Figure 2(a) shows the total comparisons of them over cardinality variation from 100K to 600K, where the dimensionality is 12 all the time and the incompleteness ratio is 25 %. Apparently, ISSA outperforms ISkyline 1 to 2 orders of magnitude in comparisons. Figure 2(b) describes the performance of algorithms by varying dimensionality from 6 to 16. The cardinality and incompleteness ratio of the data sets are all 200K and 50 %, respectively.
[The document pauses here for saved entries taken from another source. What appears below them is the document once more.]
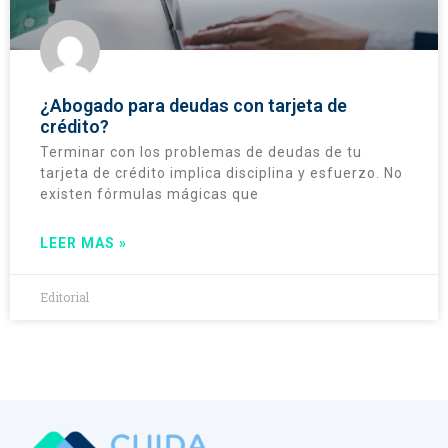
¿Abogado para deudas con tarjeta de
crédito?
Terminar con los problemas de deudas de tu
tarjeta de crédito implica disciplina y esfuerzo. No
existen fórmulas mágicas que
LEER MAS »
Editorial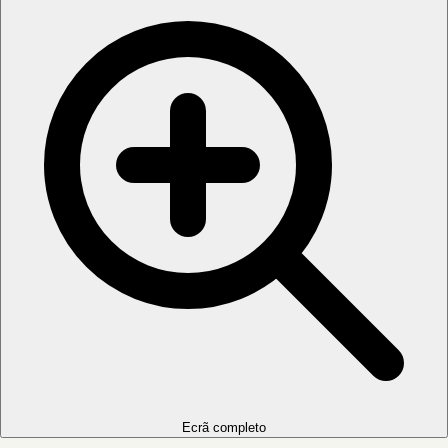
Ecrã completo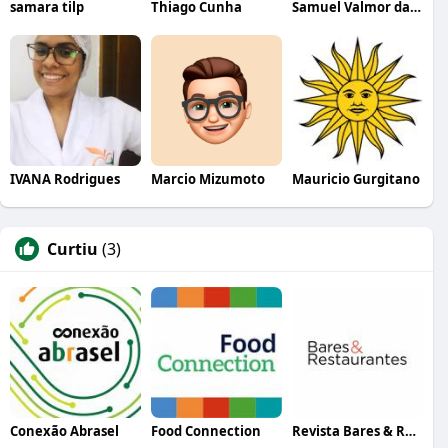
samara tilp
Thiago Cunha
Samuel Valmor da Silva
IVANA Rodrigues
Marcio Mizumoto
Mauricio Gurgitano
Curtiu
(3)
Conexão Abrasel
Food Connection
Revista Bares & Restaurantes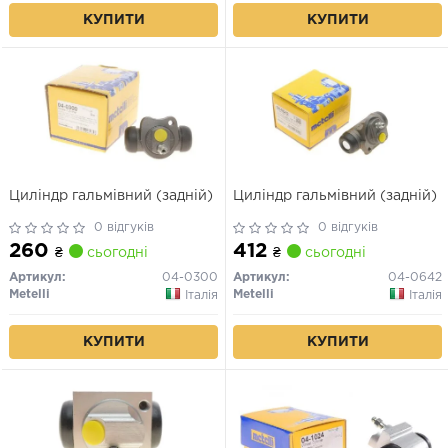
КУПИТИ
КУПИТИ
Циліндр гальмівний (задній)
Циліндр гальмівний (задній)
0 відгуків
0 відгуків
260
412
₴
сьогодні
₴
сьогодні
Артикул:
04-0300
Артикул:
04-0642
Metelli
Metelli
Італія
Італія
КУПИТИ
КУПИТИ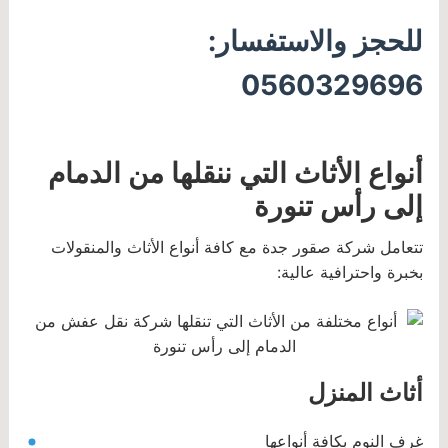
للحجز والاستفسار:
0560329696
أنواع الأثاث التي ننقلها من الدمام
إلى رأس تنورة
تتعامل شركة صقور جدة مع كافة أنواع الأثاث والمنقولات
بخبرة واحترافية عالية:
أثاث المنزل
غرف النوم بكافة أنواعها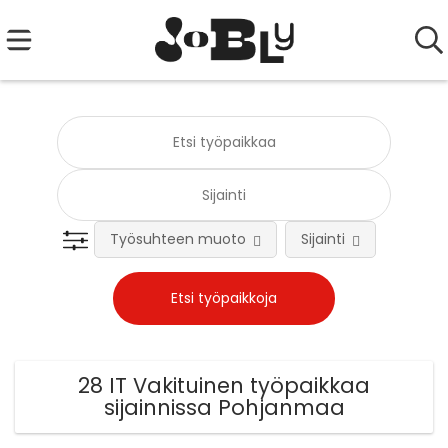
Työsuhteen muoto
Sijainti
Tehtä
28 IT Vakituinen työpaikkaa
sijainnissa Pohjanmaa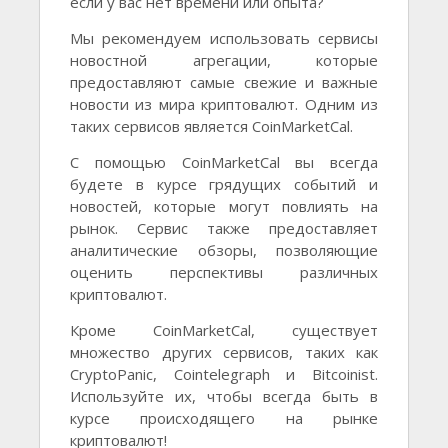
если у вас нет времени или опыта?
Мы рекомендуем использовать сервисы
новостной агрегации, которые
предоставляют самые свежие и важные
новости из мира криптовалют. Одним из
таких сервисов является CoinMarketCal.
С помощью CoinMarketCal вы всегда
будете в курсе грядущих событий и
новостей, которые могут повлиять на
рынок. Сервис также предоставляет
аналитические обзоры, позволяющие
оценить перспективы различных
криптовалют.
Кроме CoinMarketCal, существует
множество других сервисов, таких как
CryptoPanic, Cointelegraph и Bitcoinist.
Используйте их, чтобы всегда быть в
курсе происходящего на рынке
криптовалют!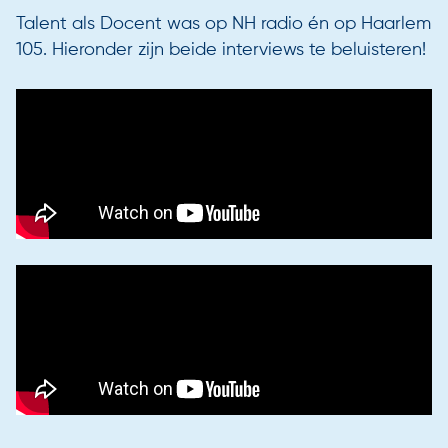
Talent als Docent was op NH radio én op Haarlem
105. Hieronder zijn beide interviews te beluisteren!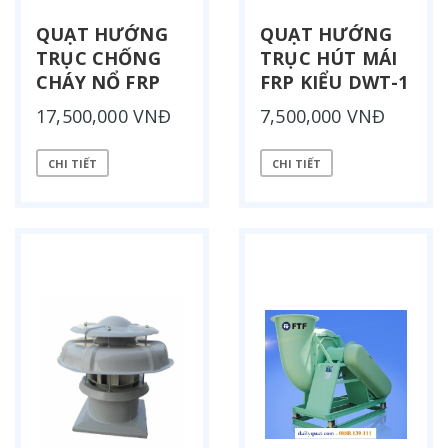
QUẠT HƯỚNG
QUẠT HƯỚNG
TRỤC CHỐNG
TRỤC HÚT MÁI
CHÁY NỔ FRP
FRP KIỂU DWT-1
17,500,000 VNĐ
7,500,000 VNĐ
CHI TIẾT
CHI TIẾT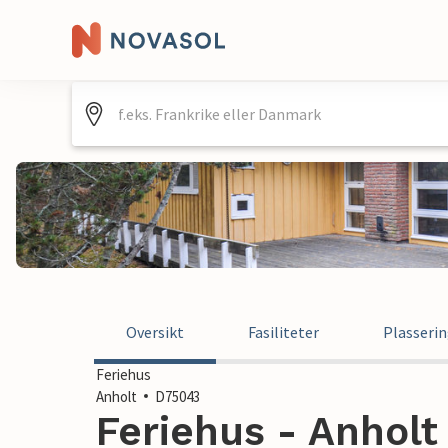
Oversikt
Fasiliteter
Plasseri
Feriehus
Anholt
D75043
Feriehus - Anholt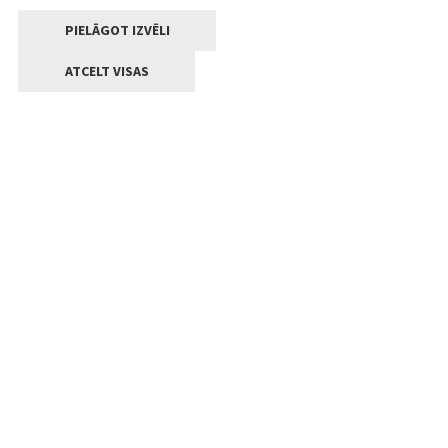
PIELĀGOT IZVĒLI
ATCELT VISAS
Kontakti
Jelgavas valstpilsētas pašvaldība
Lielā iela 11, Jelgava, LV-3001
+371 63005522
pasts@jelgava.lv
Klientu apkalpošana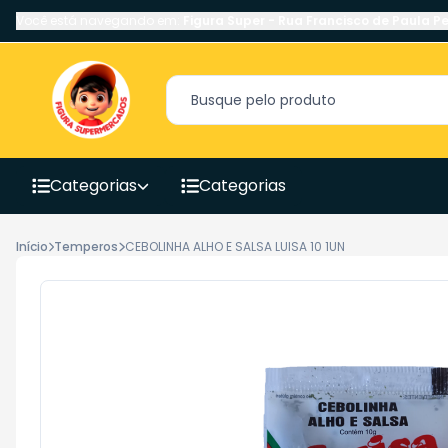
Você está navegando em:
Figura Super
-
Rua Francisco de Paula Pe
Categorias
Categorias
Início
Temperos
CEBOLINHA ALHO E SALSA LUISA 10 1UN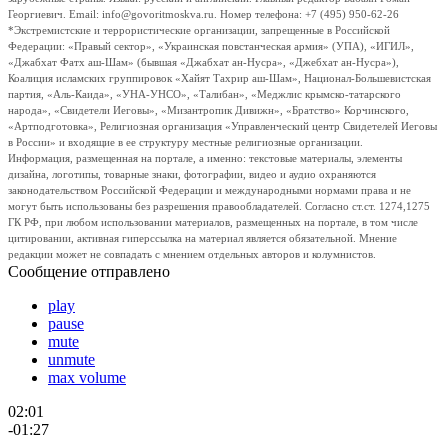
Георгиевич. Email: info@govoritmoskva.ru. Номер телефона: +7 (495) 950-62-26
*Экстремистские и террористические организации, запрещенные в Российской
Федерации: «Правый сектор», «Украинская повстанческая армия» (УПА), «ИГИЛ»,
«Джабхат Фатх аш-Шам» (бывшая «Джабхат ан-Нусра», «Джебхат ан-Нусра»),
Коалиция исламских группировок «Хайят Тахрир аш-Шам», Национал-Большевистская
партия, «Аль-Каида», «УНА-УНСО», «Талибан», «Меджлис крымско-татарского
народа», «Свидетели Иеговы», «Мизантропик Дивижн», «Братство» Корчинского,
«Артподготовка», Религиозная организация «Управленческий центр Свидетелей Иеговы
в России» и входящие в ее структуру местные религиозные организации.
Информация, размещенная на портале, а именно: текстовые материалы, элементы
дизайна, логотипы, товарные знаки, фотографии, видео и аудио охраняются
законодательством Российской Федерации и международными нормами права и не
могут быть использованы без разрешения правообладателей. Согласно ст.ст. 1274,1275
ГК РФ, при любом использовании материалов, размещенных на портале, в том числе
цитировании, активная гиперссылка на материал является обязательной. Мнение
редакции может не совпадать с мнением отдельных авторов и колумнистов.
Сообщение отправлено
play
pause
mute
unmute
max volume
02:01
-01:27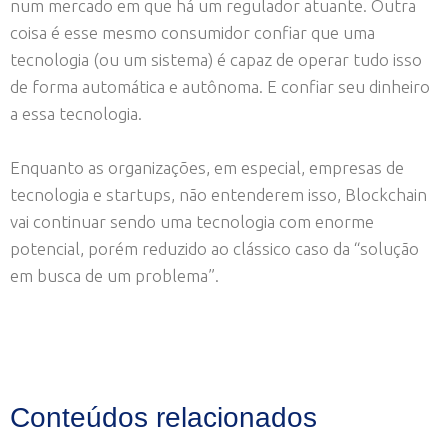
num mercado em que há um regulador atuante. Outra
coisa é esse mesmo consumidor confiar que uma
tecnologia (ou um sistema) é capaz de operar tudo isso
de forma automática e autônoma. E confiar seu dinheiro
a essa tecnologia.
Enquanto as organizações, em especial, empresas de
tecnologia e startups, não entenderem isso, Blockchain
vai continuar sendo uma tecnologia com enorme
potencial, porém reduzido ao clássico caso da “solução
em busca de um problema”.
Conteúdos relacionados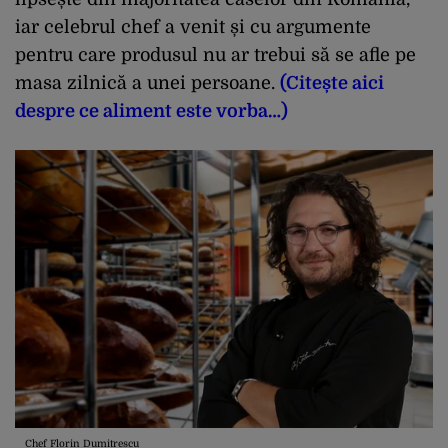
iar celebrul chef a venit și cu argumente
pentru care produsul nu ar trebui să se afle pe
masa zilnică a unei persoane.
(Citește aici
despre ce aliment este vorba…)
Chef Florin Dumitrescu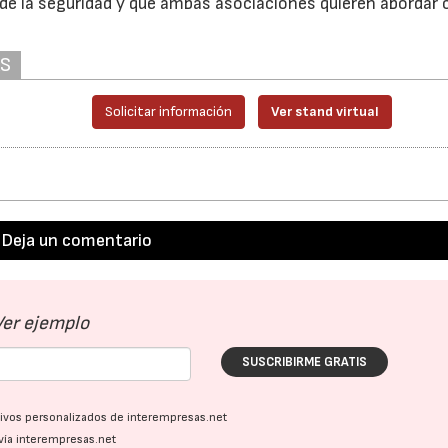
a de la seguridad y que ambas asociaciones quieren abordar 
AS
Solicitar información
Ver stand virtual
Deja un comentario
Ver ejemplo
SUSCRIBIRME GRATIS
ativos personalizados de interempresas.net
vía interempresas.net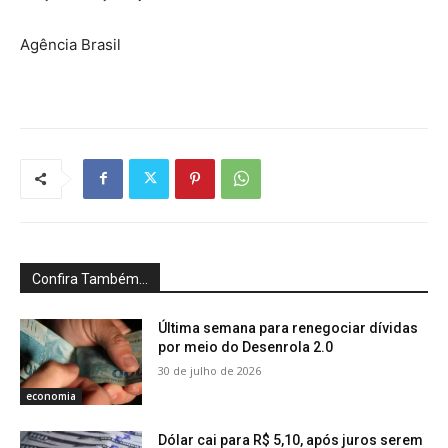
Agência Brasil
Confira Também...
Última semana para renegociar dívidas
por meio do Desenrola 2.0
30 de julho de 2026
economia
Dólar cai para R$ 5,10, após juros serem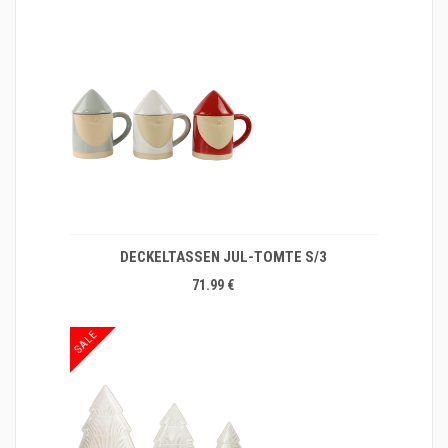
DECKELTASSEN JUL-TOMTE S/3
71.99 €
SALE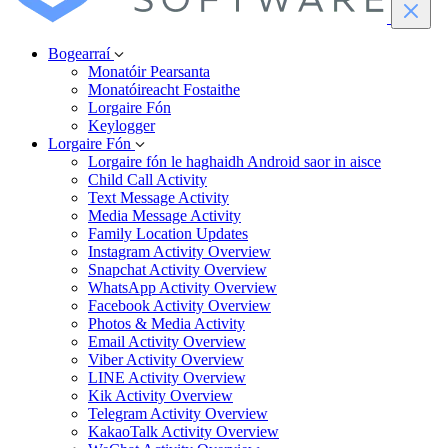
Bogearraí
Monatóir Pearsanta
Monatóireacht Fostaithe
Lorgaire Fón
Keylogger
Lorgaire Fón
Lorgaire fón le haghaidh Android saor in aisce
Child Call Activity
Text Message Activity
Media Message Activity
Family Location Updates
Instagram Activity Overview
Snapchat Activity Overview
WhatsApp Activity Overview
Facebook Activity Overview
Photos & Media Activity
Email Activity Overview
Viber Activity Overview
LINE Activity Overview
Kik Activity Overview
Telegram Activity Overview
KakaoTalk Activity Overview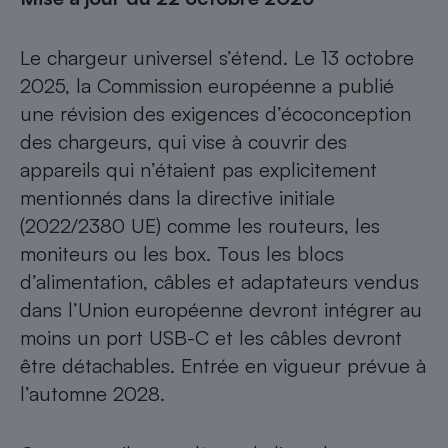
Le chargeur universel s’étend. Le 13 octobre
2025, la Commission européenne a publié
une révision des exigences d’écoconception
des chargeurs, qui vise à couvrir des
appareils qui n’étaient pas explicitement
mentionnés dans la directive initiale
(2022/2380 UE) comme les routeurs, les
moniteurs ou les box. Tous les blocs
d’alimentation, câbles et adaptateurs vendus
dans l’Union européenne devront intégrer au
moins un port USB-C et les câbles devront
être détachables. Entrée en vigueur prévue à
l’automne 2028.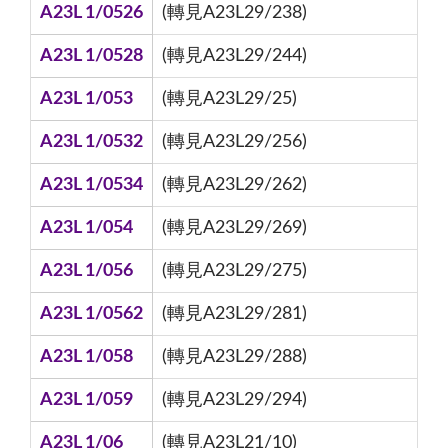
A23L 1/0526
(轉見A23L29/238)
A23L 1/0528
(轉見A23L29/244)
A23L 1/053
(轉見A23L29/25)
A23L 1/0532
(轉見A23L29/256)
A23L 1/0534
(轉見A23L29/262)
A23L 1/054
(轉見A23L29/269)
A23L 1/056
(轉見A23L29/275)
A23L 1/0562
(轉見A23L29/281)
A23L 1/058
(轉見A23L29/288)
A23L 1/059
(轉見A23L29/294)
A23L 1/06
(轉見A23L21/10)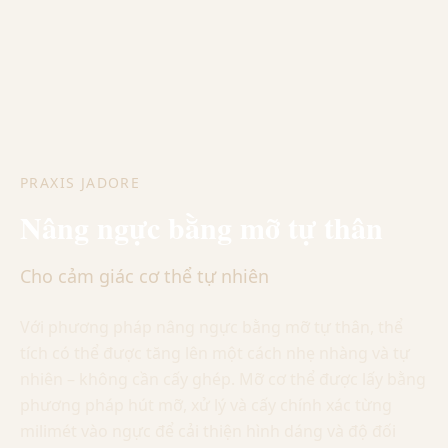
PRAXIS JADORE
Nâng ngực bằng mỡ tự thân
Cho cảm giác cơ thể tự nhiên
Với phương pháp nâng ngực bằng mỡ tự thân, thể
tích có thể được tăng lên một cách nhẹ nhàng và tự
nhiên – không cần cấy ghép. Mỡ cơ thể được lấy bằng
phương pháp hút mỡ, xử lý và cấy chính xác từng
milimét vào ngực để cải thiện hình dáng và độ đối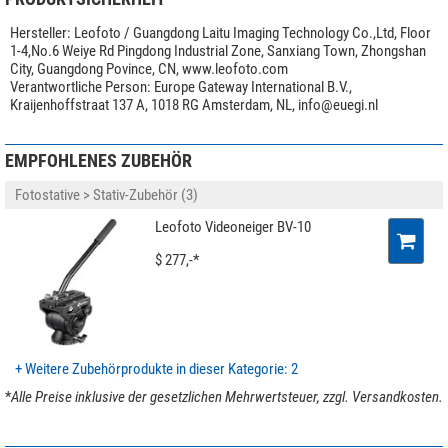
Hersteller:
Leofoto / Guangdong Laitu Imaging Technology Co.,Ltd, Floor
1-4,No.6 Weiye Rd Pingdong Industrial Zone, Sanxiang Town, Zhongshan
City, Guangdong Povince, CN, www.leofoto.com
Verantwortliche Person:
Europe Gateway International B.V.,
Kraijenhoffstraat 137 A, 1018 RG Amsterdam, NL,
info@euegi.nl
EMPFOHLENES ZUBEHÖR
Fotostative > Stativ-Zubehör (3)
Leofoto Videoneiger BV-10
$ 277,-*
+ Weitere Zubehörprodukte in dieser Kategorie: 2
*
Alle Preise inklusive der gesetzlichen Mehrwertsteuer, zzgl. Versandkosten.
As Fig. 2(b) reports, ISSA is always faster than ISkyline.

5.2 The Performance on Real Data Sets

This section describes the performance of ISSA and ISkyline on real data set MovieLens [5]. It is one of data sets in [5] and contains 1 million ratings. Actually, 95.75 % is incomplete for the data set which includes 3952 points(movies) and each of them has 6040 dimensions (users). We conduct experiments by varying cardinality and dimensionality. In Fig. 3(a), the cardinality is ranging from 658 to 3952 where the dimension is 6040. In Fig. 3(b), the dimension is ranging from 1 K to 6 K where the cardinality is 3952. It is clear that ISSA is always several times faster than ISkyline as shown in Fig. 3.

Fig. 3.
figure 3

Performance on real data set

6 Conclusions

In this paper, we presented a general framework COBO for skyline computation over incomplete data. And based on COBO, we developed an efficient algorithm ISSA in two phases: \( pruning \) \( compared \) \( list \) and \( reducing \) \( expected \) \( comparison \) \( times \). \( Pruning \) \( compared \) \( list \) could delete safely these points which are eliminated that have no effect on the result of skyline computation. And \( reducing \) \( expected \) \( comparison \) \( times \) constructs a compared list order according to ACD to strive to diminish the total expected comparisons among points in different buckets. Experimental results on synthetic and real data sets indicated that our algorithm outperforms existing state-of-the-art algorithm 1 to 2 orders of magnitude in comparisons.